Data provided

::::::

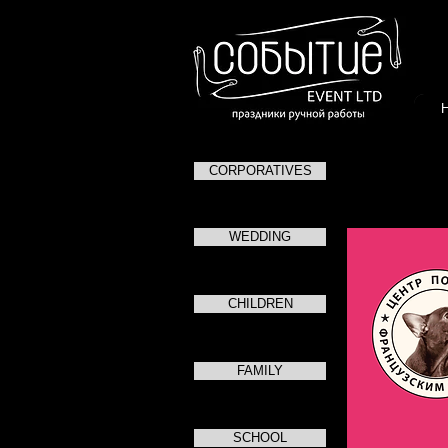
CORPORATIVES
WEDDING
CHILDREN
FAMILY
SCHOOL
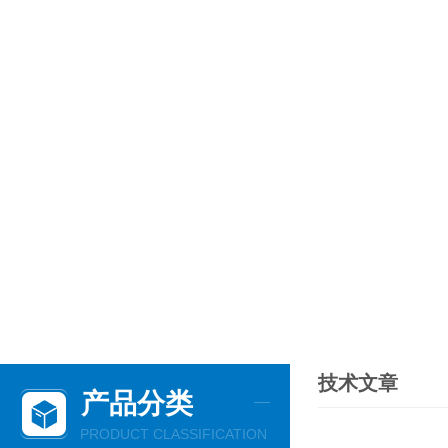
技术文章
产品分类
PRODUCT CLASSIFICATION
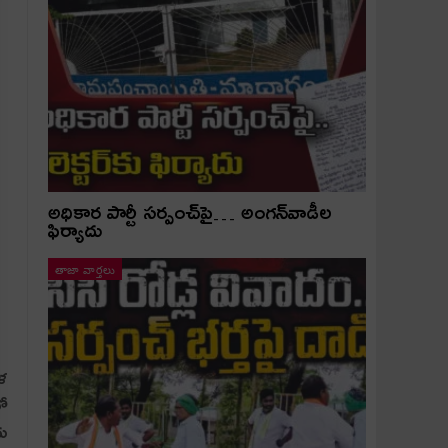
అధికార పార్టీ స‌ర్పంచ్‌పై… అంగ‌న్‌వాడీల
ఫిర్యాదు
తాజా వార్తలు
ిళ
లో
దు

::::::

Work instructions
Retype each entry exactly as it appears, excluding any image.

Result
CORPORATIVES
WEDDING
CHILDREN
FAMILY
SCHOOL
技术文章
产品分类
PRODUCT CLASSIFICATION
అధికార పార్టీ స‌ర్పంచ్‌పై… అంగ‌న్‌వాడీల
ఫిర్యాదు
తాజా వార్తలు
ిళ
లో
దు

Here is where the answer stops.